Ce travail, auquel je devais consacrer beaucoup de temps pour les études historiques, et pour me rendre présents les lieux et les personnes, m’occupait partout où j’allais, où j’étais arrêté, dans la maison, hors de la maison, si bien que mon état réel en prenait le caractère d’une chose accessoire ; et pourtant, en quelque lieu que je fusse appelé par les devoirs de la vie, je me retrouvais soudain avec toute ma force et toute ma présence d’esprit.

Le théâtre de Weimar continuait à donner de beaux résultats. La nouvelle salle de spectacle construite à Halle réunissait tous les avantages de celles de Lauchstaedt. L’installation donna lieu à un prologue, qui fut accueilli avec faveur.

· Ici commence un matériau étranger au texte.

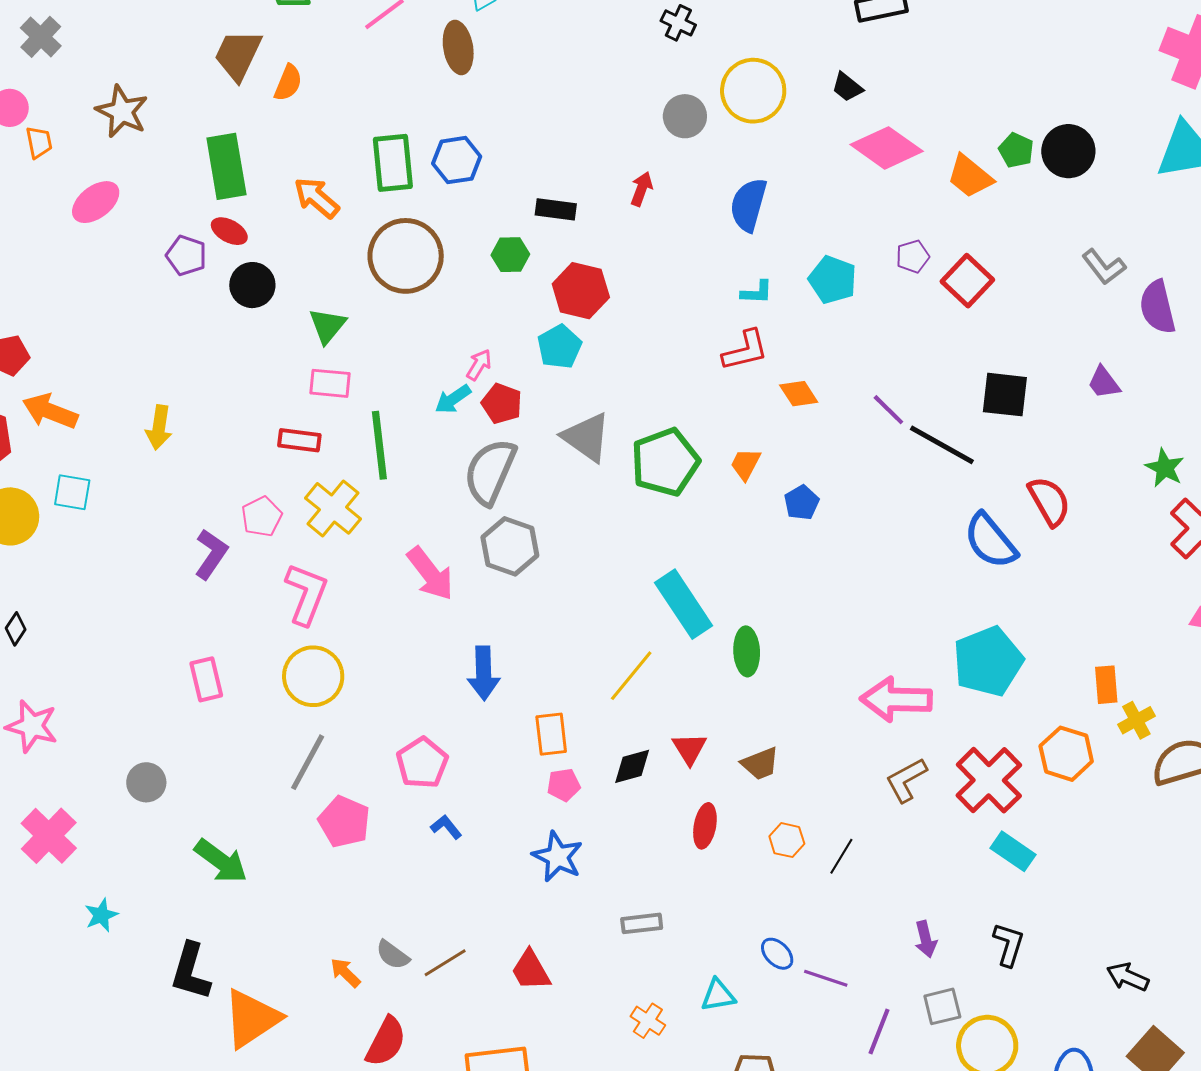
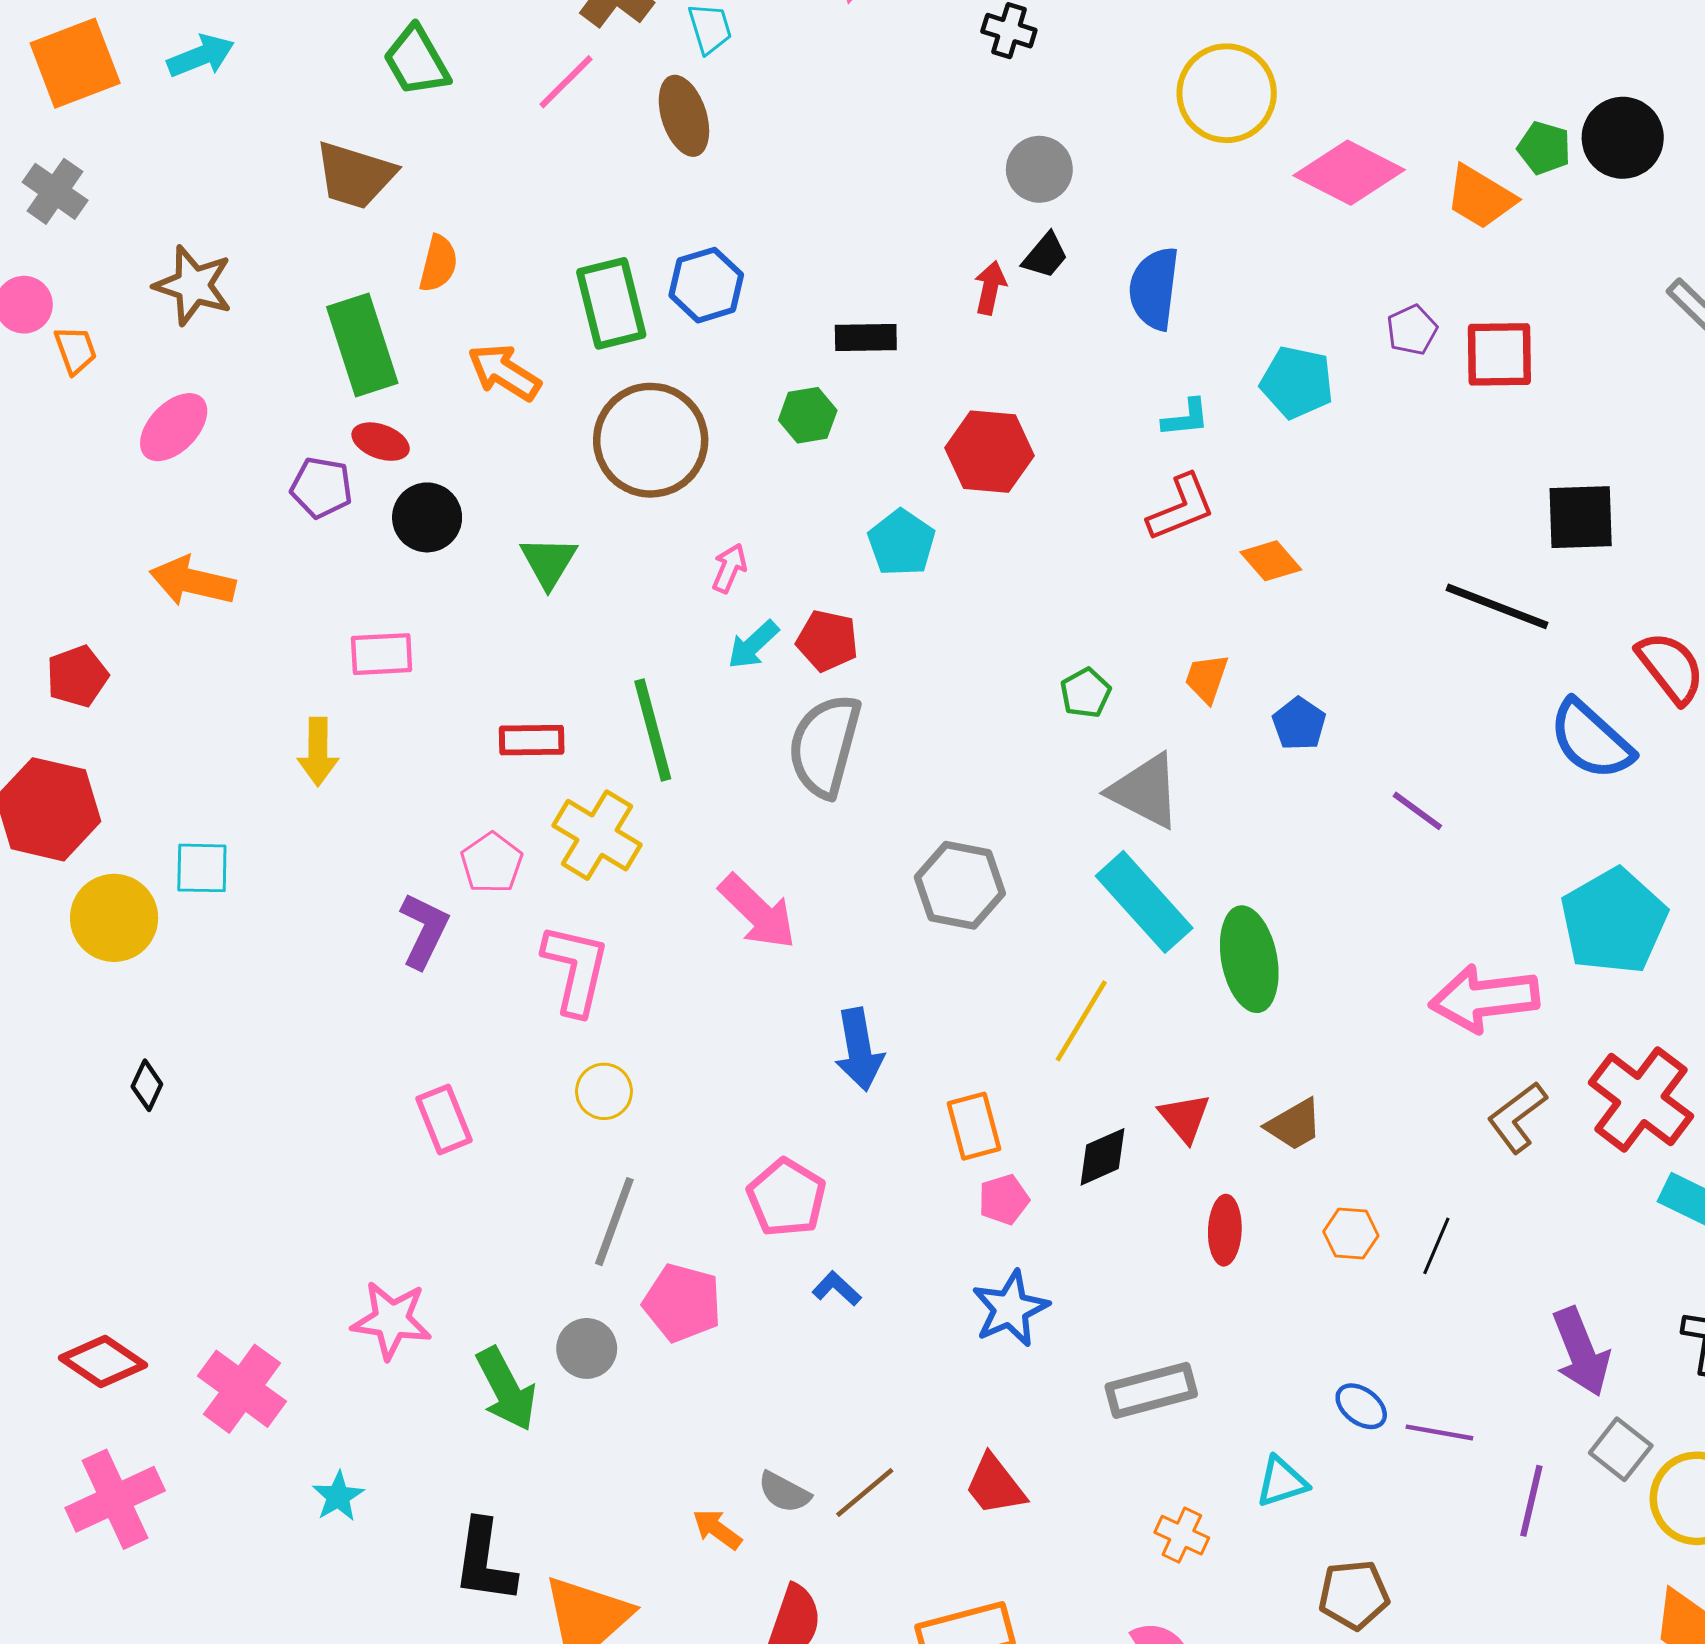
brown trapezoid: (238, 55) -> (355, 175), turned -90
orange semicircle: (288, 83) -> (438, 264), moved
black trapezoid: (847, 87) -> (1045, 256), moved, turned -80
yellow circle: (753, 91) -> (1227, 93), moved
red square: (967, 281) -> (1499, 354), turned -36
red hexagon: (581, 291) -> (990, 452), moved
pink arrow: (479, 365) -> (729, 568), moved
pink rectangle: (330, 383) -> (382, 654), moved
purple line: (888, 410) -> (1417, 811), moved
orange arrow: (50, 411) -> (192, 581), moved
gray triangle: (587, 437) -> (1145, 791), moved
green pentagon: (665, 462) -> (1086, 693), size x0.5
gray hexagon: (510, 546) -> (960, 885), moved
green ellipse: (747, 651) -> (1249, 959), size x1.4
yellow circle: (313, 676) -> (604, 1091), size x0.6
pink star: (32, 726) -> (391, 1320), moved
gray circle: (146, 782) -> (587, 1348), moved
blue star: (558, 857) -> (1010, 1309), turned 30
green arrow: (221, 861) -> (506, 1389), turned 34
gray rectangle: (642, 923) -> (1151, 1390), size x1.4
purple arrow: (926, 939) -> (1581, 1352), size x1.6
gray square: (942, 1006) -> (1621, 1449), turned -30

La musique me donna moins de satisfaction. Ce que j’osais appeler, l’année précédente, ma chapelle particulière, fut menacé dans son existence. Il s’était formé certaines affinités électives qui me parurent d’abord dangereuses. L’approche de mon voyage d’été ayant amené une pause vers la fin d’avril, je pris dès lors la résolution de laisser tomber la.chose. J’y perdais beaucoup et je dus chercher des dédommagements.

Meyer travaillait sans relâche à l’histoire de l’art, et ses recherches étaient le sujet de conversations intéressantes. Nous


1. Voyez notre tome VIII. L’ouvrage même est intitulé dans le texte allemand (vol. 16 et 17 des Œuvres de Goethe) Vérité et poésie. Nous croyons les deux mots mieux placés dans cet ordre.